‘Education reform’ actually a handout to corporations



‘Education reform’ actually a handout to corporations

By Kelly Maeshiro

With the new public school year just underway and new strategies being launched, now seems an opportune time to address what is called “education reform.”

There is no data to support its policies — namely, No Child Left Behind (NCLB) and Race to the Top — whose common traits include “testing and accountability,” teacher evaluations, and sanctions — all of which result in massive corporate profits.

A 2010 Economic Policy Institute report, for instance, concluded that because “student test scores are not reliable indicators of teacher effectiveness” even with value-added-modeling, the policy is “likely to harm teachers (and) the children they instruct.”

Furthermore, overemphasis on testing has been shown to narrow the curriculum — and indeed, Finland, best in the world on international tests, doesn’t have standardized tests at all.

Research finds that no less than two-thirds of student achievement is attributable to family characteristics, including, importantly, economics. The link between income and achievement is well-established. In 2011, for example, family income was the strongest predictor of SAT scores locally. Yet we hear talk of “poor performance” but no talk of poor students, poor teachers or poor school funding — this in a state where 50 percent of public school students are economically disadvantaged, whose teachers are the lowest paid in the nation (adjusting for the cost of living) and whose public school funding as a portion of revenues is the lowest in the nation.

Yet reformers blame teachers. Supposedly, it’s the evil forces of greed (teachers) versus the kindly munificence of noblesse oblige (Wall Street). This is not even good nonsense. High-performing nations like Finland have high unionization and pay teachers handsomely. The claim that teachers are greedy does not warrant serious refutation.

Wall Street, on the other hand, has massive profit incentives. Under NCLB’s sanctions regimen, every school that does not meet unrealistically high AYP (adequate yearly progress) goals is required by law to contract a private corporation with its own taxpayer funds to “restructure” the school. Profit motives are clear: the more unrealistically high the AYP goals, the more schools fail, the bigger the profits. And the profits are massive. Nationally, estimated profits are at least $1.9 billion a year.

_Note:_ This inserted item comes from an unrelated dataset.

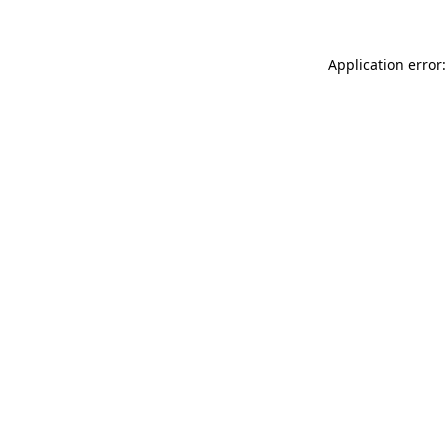
Application error:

Rather tellingly, former President George W. Bush education adviser Sandy Kress, after ushering NCLB through Congress with no public hearings, went from lawmaker to lobbyist, tapping into those billions. It’s large-scale corporate welfare — public funds going straight to mega-corporations — and it’s not surprising that the major funders of the movement are Wall Street financiers like Rupert Murdoch and Walmart heiress Alice Walton.

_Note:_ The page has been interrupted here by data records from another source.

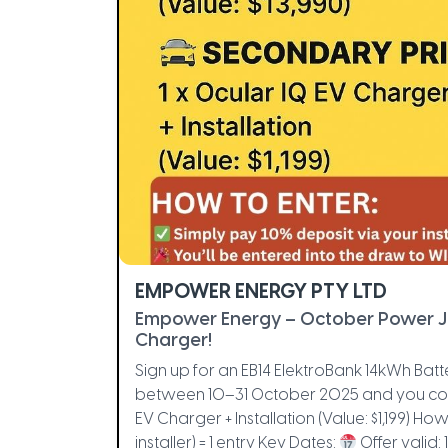
EMPOWER ENERGY PTY LTD
Empower Energy – October Power 
Charger!
Sign up for an EB14 ElektroBank 14kWh Batte
between 10–31 October 2025 and you cou
EV Charger + Installation (Value: $1,199) How
installer) = 1 entry Key Dates:
Offer valid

As a former Hawaii Board of Education member, I know the superintendent personally. She and the current board are extremely intelligent and well-intentioned — not profit-motiva- ted. Indeed, their intelligence and good intent only illuminate the systemic nature of this problem. With the sanctions of Race to the Top, from which Hawaii stands to gain $75 million, states have little choice but to conform to the will of the federal regime.

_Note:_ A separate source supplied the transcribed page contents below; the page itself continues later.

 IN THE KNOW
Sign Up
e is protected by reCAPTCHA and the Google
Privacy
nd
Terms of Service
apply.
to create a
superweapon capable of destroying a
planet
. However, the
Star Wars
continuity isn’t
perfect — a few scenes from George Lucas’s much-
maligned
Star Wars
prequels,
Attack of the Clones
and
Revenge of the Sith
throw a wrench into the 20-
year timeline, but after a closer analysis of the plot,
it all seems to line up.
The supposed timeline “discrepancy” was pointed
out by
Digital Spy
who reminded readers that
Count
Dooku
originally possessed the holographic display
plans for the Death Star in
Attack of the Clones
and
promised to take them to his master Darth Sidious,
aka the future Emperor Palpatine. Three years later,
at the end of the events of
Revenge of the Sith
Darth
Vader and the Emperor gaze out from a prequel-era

Yet states can and must do certain things. We must raise teachers’ salaries, fund our schools adequately, address poverty and restore our social safety nets. In the wake of this harrowing experience of education reform gone awry, we should have learned, if anything, the need for democratic dialogue in the face of disastrous dogmatism. Until then, we shall have failed our students.

Kelly Maeshiro

HONOLULU STAR-ADVERTISER / Letters to the Editor

For Sunday, August 18, 2013

Privatization is about profit, not service

Kelly Maeshiro, the former student member of the Board of Education, makes the point that privatization of the country’s school management systems has resulted in higher costs and profits with the quality of education falling (”‘Education reform’ actually a handout to corporations,” Star-Advertiser, Island Voices, Aug. 14).

The same result can be found in other government social services, the prison system, the military and government-funded health care.

The U.S. privatization drive is perhaps the biggest promoter of graft in the history of man.We all know that private companies do not have any goal other than to maximize profits.K Street lobbyists and their ilk in each state have been picking our pockets for too long with dismal results.

It is easy to find examples of better ways to care for our population — Finland in education, Norway for prisons, Canada for social services, and pretty much every developed country in the world in health care.

The profit motive has only promoted bigger profits for the 1 percent.